*** Begin section ***
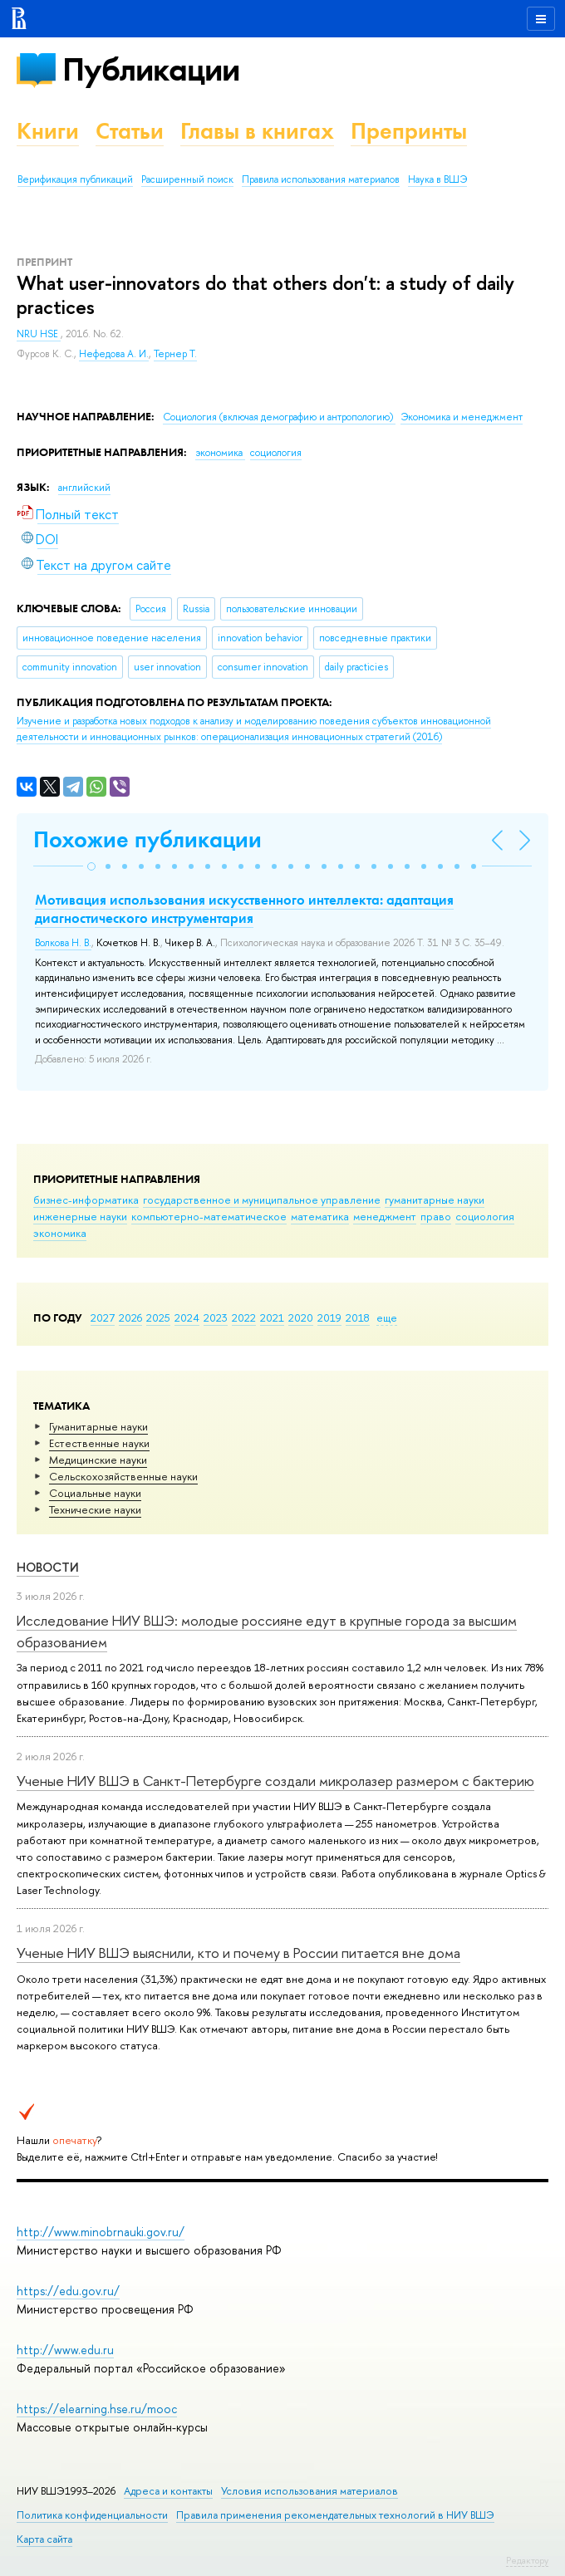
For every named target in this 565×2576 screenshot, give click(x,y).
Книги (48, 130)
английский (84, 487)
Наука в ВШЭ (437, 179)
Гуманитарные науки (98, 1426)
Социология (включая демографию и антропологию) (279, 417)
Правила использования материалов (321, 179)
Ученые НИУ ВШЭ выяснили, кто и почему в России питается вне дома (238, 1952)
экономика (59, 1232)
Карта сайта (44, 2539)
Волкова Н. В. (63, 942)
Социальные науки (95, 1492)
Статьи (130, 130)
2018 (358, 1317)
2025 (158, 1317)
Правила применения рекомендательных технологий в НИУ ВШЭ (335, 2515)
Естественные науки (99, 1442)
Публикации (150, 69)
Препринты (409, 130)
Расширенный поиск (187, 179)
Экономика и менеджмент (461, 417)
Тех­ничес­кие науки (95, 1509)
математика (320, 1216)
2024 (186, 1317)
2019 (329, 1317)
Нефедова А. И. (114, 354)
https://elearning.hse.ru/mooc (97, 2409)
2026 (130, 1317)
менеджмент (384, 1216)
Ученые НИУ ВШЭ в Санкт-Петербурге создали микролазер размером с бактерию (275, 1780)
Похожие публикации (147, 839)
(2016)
*** End section ***
WHAT IS BEING ASKED: Copy the data character for character, but drop all pictures from the copy.

EXERCISE ANSWER:
For every named target in this 565×2576 screenshot, give click(x,y).
Книги (48, 130)
английский (84, 487)
Наука в ВШЭ (437, 179)
Гуманитарные науки (98, 1426)
Социология (включая демографию и антропологию) (279, 417)
Правила использования материалов (321, 179)
Ученые НИУ ВШЭ выяснили, кто и почему в России питается вне дома (238, 1952)
экономика (59, 1232)
Карта сайта (44, 2539)
Волкова Н. В. (63, 942)
Социальные науки (95, 1492)
Статьи (130, 130)
2018 (358, 1317)
2025 (158, 1317)
Правила применения рекомендательных технологий в НИУ ВШЭ (335, 2515)
Естественные науки (99, 1442)
Публикации (150, 69)
Препринты (409, 130)
Расширенный поиск (187, 179)
Экономика и менеджмент (461, 417)
Тех­ничес­кие науки (95, 1509)
математика (320, 1216)
2024 (186, 1317)
2019 (329, 1317)
Нефедова А. И. (114, 354)
https://elearning.hse.ru/mooc (97, 2409)
2026 (130, 1317)
менеджмент (384, 1216)
Ученые НИУ ВШЭ в Санкт-Петербурге создали микролазер размером с бактерию (275, 1780)
Похожие публикации (147, 839)
(2016)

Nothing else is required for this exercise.